"What is the matter with her now?" his wife asked.
She was lying back in her chair as if she, herself, were a little tired, and her long white hands busied themselves with four knitting-needles from which depended the leg of a knickerbocker-stocking intended for the shapely limb of Everard Barett.
He looked quickly at her with an air of suspicion and offence. "Now?" he repeated. "What does 'now' mean, spoken in that tone? I don't want to talk about Vera if you don't want to hear.
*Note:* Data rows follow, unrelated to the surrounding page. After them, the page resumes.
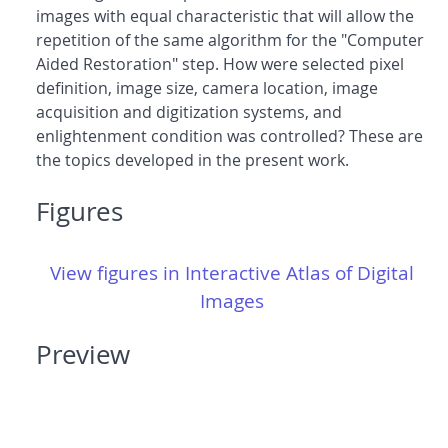
images with equal characteristic that will allow the
repetition of the same algorithm for the "Computer
Aided Restoration" step. How were selected pixel
definition, image size, camera location, image
acquisition and digitization systems, and
enlightenment condition was controlled? These are
the topics developed in the present work.
Figures
View figures in Interactive Atlas of Digital
Images
Preview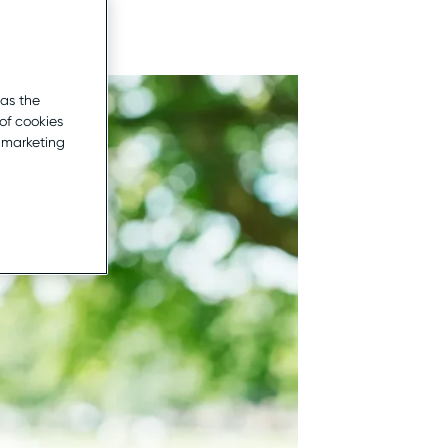
 as the
of cookies
r marketing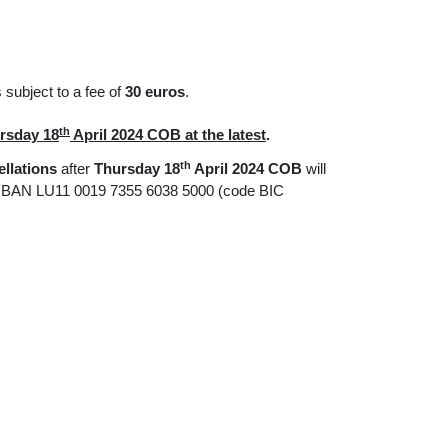
subject to a fee of
30 euros
.
th
rsday 18
April 2024 COB at the latest
.
th
llations
after
Thursday 18
April 2024 COB
will
 IBAN LU11 0019 7355 6038 5000 (code BIC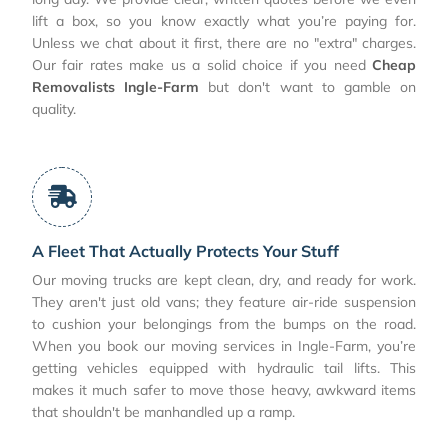
lift a box, so you know exactly what you’re paying for.
Unless we chat about it first, there are no "extra" charges.
Our fair rates make us a solid choice if you need
Cheap
Removalists Ingle-Farm
but don't want to gamble on
quality.
A Fleet That Actually Protects Your Stuff
Our moving trucks are kept clean, dry, and ready for work.
They aren't just old vans; they feature air-ride suspension
to cushion your belongings from the bumps on the road.
When you book our moving services in Ingle-Farm, you’re
getting vehicles equipped with hydraulic tail lifts. This
makes it much safer to move those heavy, awkward items
that shouldn't be manhandled up a ramp.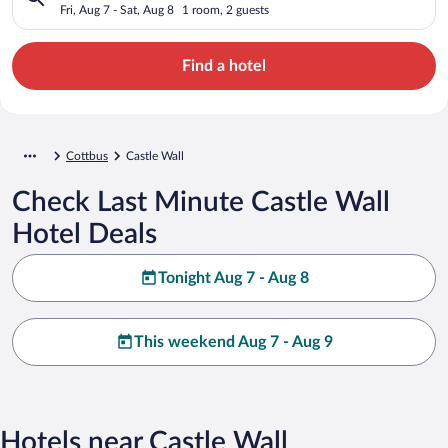
Fri, Aug 7 - Sat, Aug 8
1 room, 2 guests
Find a hotel
Cottbus
Castle Wall
Check Last Minute Castle Wall
Hotel Deals
Tonight Aug 7 - Aug 8
This weekend Aug 7 - Aug 9
Hotels near Castle Wall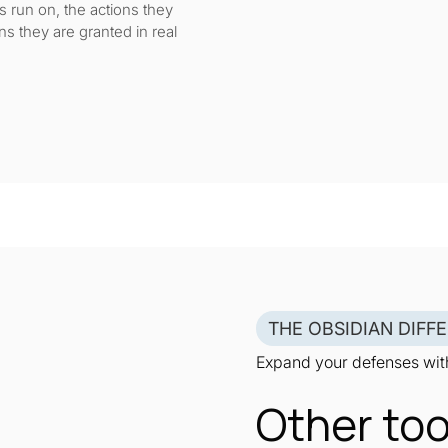
run on, the actions they
ns they are granted in real
THE OBSIDIAN DIFF
Expand your defenses with
Other too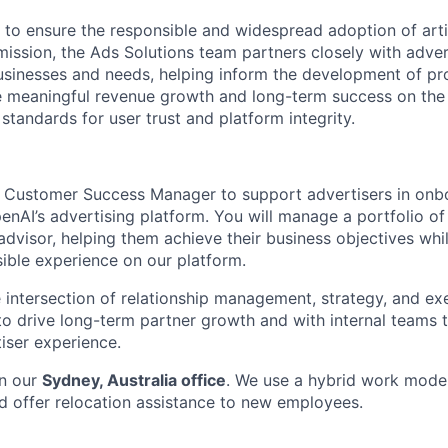
 to ensure the responsible and widespread adoption of artifi
mission, the Ads Solutions team partners closely with adver
usinesses and needs, helping inform the development of p
ve meaningful revenue growth and long-term success on th
standards for user trust and platform integrity.
a Customer Success Manager to support advertisers in onbo
nAI’s advertising platform. You will manage a portfolio of
advisor, helping them achieve their business objectives whi
ible experience on our platform.
he intersection of relationship management, strategy, and ex
 to drive long-term partner growth and with internal teams 
iser experience.
in our
Sydney, Australia office
. We use a hybrid work mode
d offer relocation assistance to new employees.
You call the little woman your friend, and ask in that tone, 'What's the matter with her now?'"
Mrs Barett knitted on in silence during the agitated minute in which her husband kicked away the chair on whose seat his feet had been stretched, sat up, punched the cushion behind him three times with a vicious fist, and, finding it even then fail intelligently to support his head, flung it across the room.
"'Matter with her now!'" he snorted to himself, in a tone as unlike that mimicked as possible.
"Vera seems to be generally full of complaints, that's all," the wife said.
He gave her a furious glance, and stretched a hand backwards for the newspaper that lay on the table behind him. "We will change the subject," he said, loftily.
"She has her husband, who is devoted to her," Mrs Barett reminded him, disregarding the remark.
For answer the man moved impatiently, and angrily slapped one of his slippered feet over the other.
She smiled upon her knitting. "I daresay her husband isn't the style of man you admire, but he is devoted to her all the same," she said.